Lets define a recursive polynomial sequence by
\begin{align} A_0(x) &= 1 \\ A_n(x) &= x \sum\limits_{k=1}^{n} k \cdot A_{n-k}(x) = \sum\limits_{k=1}^n a_k x^k \end{align}
Is there a way to transform this recursive definition in a way such that I get a polynomial with reversed coefficient order of polynomial $A_n(x)$ such that:
\begin{align} B_0(x) &= 1 \\ B_n(x) &= \sum\limits_{k=1}^n b_k x^k = \sum\limits_{k=1}^n a_{k} x^{n-k+1} = \quad \text{recursive definition of } B_n(x) \text{ ?} \end{align}
I already tried intuitively
\begin{align} B_0(x) &= 1 \\ B_n(x) &= x \sum\limits_{k=1}^n k B_{k-1}(x) \end{align}
but that didn't work out.
Edit 1: with Professor's Vector answer I tried
\begin{align} A(x) &= \sum\limits_{k=1}^n a_k x^k \\ A(x^{-1}) &= \sum\limits_{k=1}^n a_k x^{-k} \\ x^{n+1} A(x^{-1}) &= \sum\limits_{k=1}^n a_k x^{n-k+1} = B_n(x) \\ A_n(x) &= x \sum\limits_{k=1}^n k A_{n-k}(x) \\ x^{n+1}A_n(x) &= x \sum\limits_{k=1}^n k x^{n+1} A_{n-k}(x) \\ x^{n+1}A_n(x^{-1}) &= x^{-1} \sum\limits_{k=1}^{n} k x^{-n-1} A_{n-k}(x^{-1}) \\ x^{n+1}A_n(x^{-1}) &= x^{-1} \sum\limits_{k=1}^{n} k x^{-2n+k-2} x^{n-k+1} A_{n-k}(x^{-1}) \\ x^{n+1}A_n(x^{-1}) &= x^{-2n-3} \sum\limits_{k=1}^{n} k x^{k} x^{n-k+1} A_{n-k}(x^{-1}) \\ B_n(x) &= x^{-2n-3} \sum\limits_{k=1}^{n} k x^{k} B_{n-k}(x) \\ \end{align}
but this is obvious wrong. Maybe mistake of myself?
There are too many errors in your calculation to point them out one by one.
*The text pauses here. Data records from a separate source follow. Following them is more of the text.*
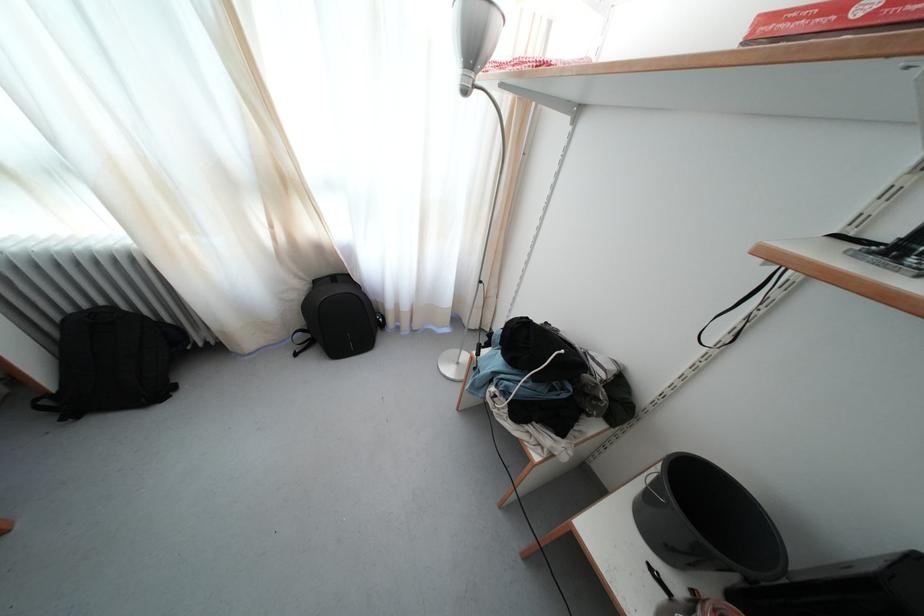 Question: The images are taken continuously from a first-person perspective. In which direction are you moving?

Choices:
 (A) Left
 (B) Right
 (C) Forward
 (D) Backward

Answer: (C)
You have to start from $$A_n(x) = x \sum_{k=1}^{n} k \, A_{n-k}(x).$$ Then $$A_n(x^{-1}) = x^{-1} \sum_{k=1}^{n} k \, A_{n-k}(x^{-1})$$ $$x^nA_n(x^{-1}) = \sum_{k=1}^{n} k \, x^{n-1}A_{n-k}(x^{-1})=\sum_{k=1}^{n} k \, x^{k-1}x^{n-k}A_{n-k}(x^{-1}).$$ With $B_n(x)=x^nA_n(x^{-1}),$ this is $$B_n(x) = \sum_{k=1}^{n} k \, x^{k-1}B_{n-k}(x).$$